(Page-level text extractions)
++++

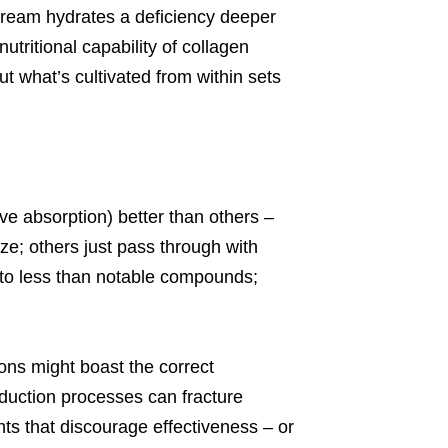
 cream hydrates a deficiency deeper
tritional capability of collagen
ut what’s cultivated from within sets
ve absorption) better than others –
ze; others just pass through with
to less than notable compounds;
ons might boast the correct
duction processes can fracture
ts that discourage effectiveness – or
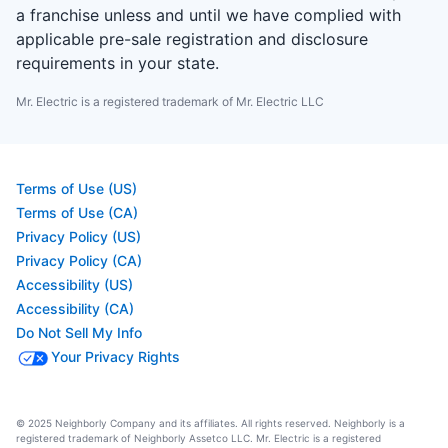
a franchise unless and until we have complied with
applicable pre-sale registration and disclosure
requirements in your state.
Mr. Electric is a registered trademark of Mr. Electric LLC
Terms of Use (US)
Terms of Use (CA)
Privacy Policy (US)
Privacy Policy (CA)
Accessibility (US)
Accessibility (CA)
Do Not Sell My Info
Your Privacy Rights
© 2025 Neighborly Company and its affiliates. All rights reserved. Neighborly is a
registered trademark of Neighborly Assetco LLC. Mr. Electric is a registered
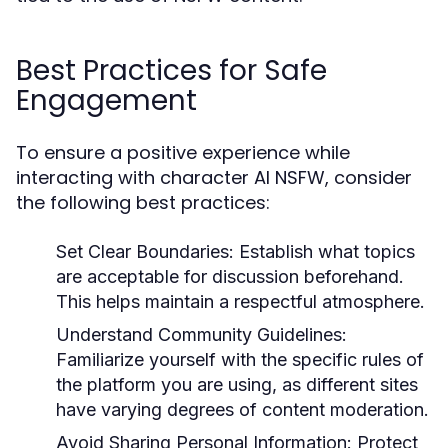
Best Practices for Safe
Engagement
To ensure a positive experience while
interacting with character AI NSFW, consider
the following best practices:
Set Clear Boundaries:
Establish what topics
are acceptable for discussion beforehand.
This helps maintain a respectful atmosphere.
Understand Community Guidelines:
Familiarize yourself with the specific rules of
the platform you are using, as different sites
have varying degrees of content moderation.
Avoid Sharing Personal Information:
Protect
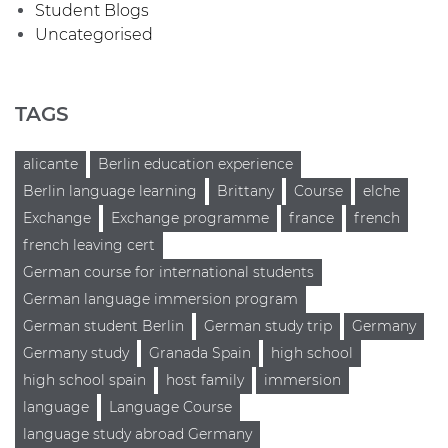
Student Blogs
Uncategorised
TAGS
alicante
Berlin education experience
Berlin language learning
Brittany
Course
elche
Exchange
Exchange programme
france
french
french leaving cert
German course for international students
German language immersion program
German student Berlin
German study trip
Germany
Germany study
Granada Spain
high school
high school spain
host family
immersion
language
Language Course
language study abroad Germany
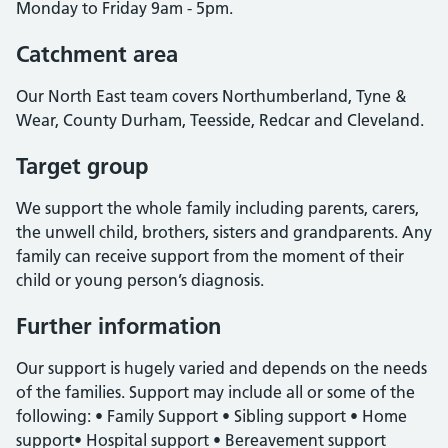
Monday to Friday 9am - 5pm.
Catchment area
Our North East team covers Northumberland, Tyne &
Wear, County Durham, Teesside, Redcar and Cleveland.
Target group
We support the whole family including parents, carers,
the unwell child, brothers, sisters and grandparents. Any
family can receive support from the moment of their
child or young person’s diagnosis.
Further information
Our support is hugely varied and depends on the needs
of the families. Support may include all or some of the
following: • Family Support • Sibling support • Home
support• Hospital support • Bereavement support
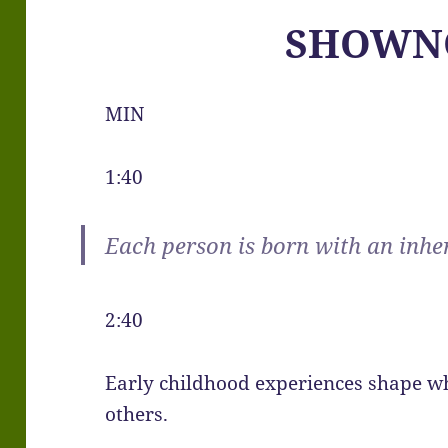
SHOWN
MIN
1:40
Each person is born with an inhe
2:40
Early childhood experiences shape w
others.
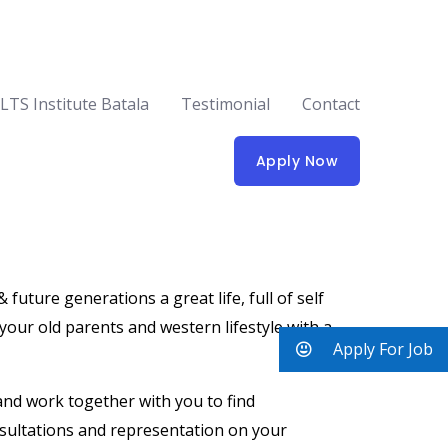
ELTS Institute Batala
Testimonial
Contact
Apply Now
uture generations a great life, full of self
 your old parents and western lifestyle with a
Apply For Job
 and work together with you to find
nsultations and representation on your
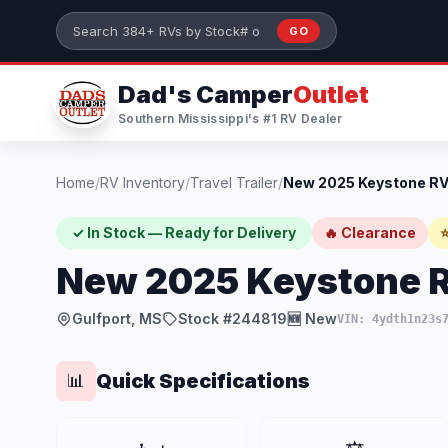
Skip to main content
GO
Search 384+ RVs by stock number or model
Dad's Camper
Outlet
Southern Mississippi's #1 RV Dealer
Home
/
RV Inventory
/
Travel Trailer
/
✓ In Stock — Ready for Delivery
🔥 Clearance
⭐
New 2025 Keystone 
Gulfport, MS
Stock #244819
🆕 New
VIN: 4ydth1n23s
Quick Specifications
📊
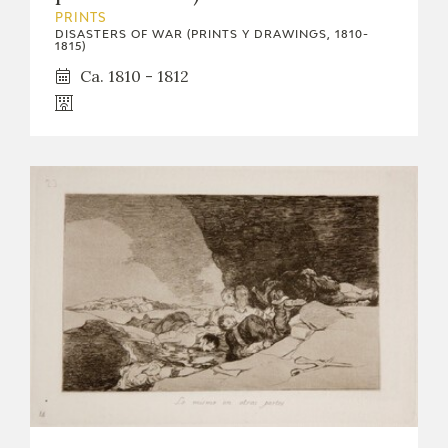
EXPOSICIONES
PRINTS
DISASTERS OF WAR (PRINTS Y DRAWINGS, 1810-
1815)
ACTIVIDADES
Ca. 1810 - 1812
ACTUALIDAD
FRANCISCO DE GOYA
EL VIAJE DE GOYA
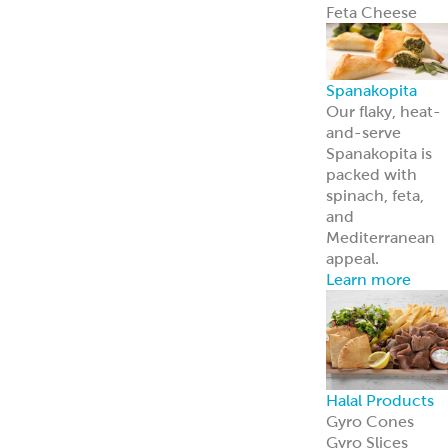
About Us
Learn more
about our
history and
brands
Innovation
Custom
solutions for
your every need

++++

### What to do:
Go through the lines above and copy any that contain "Berlin".

### Completed task:
Berlin education experience
Berlin language learning
German student Berlin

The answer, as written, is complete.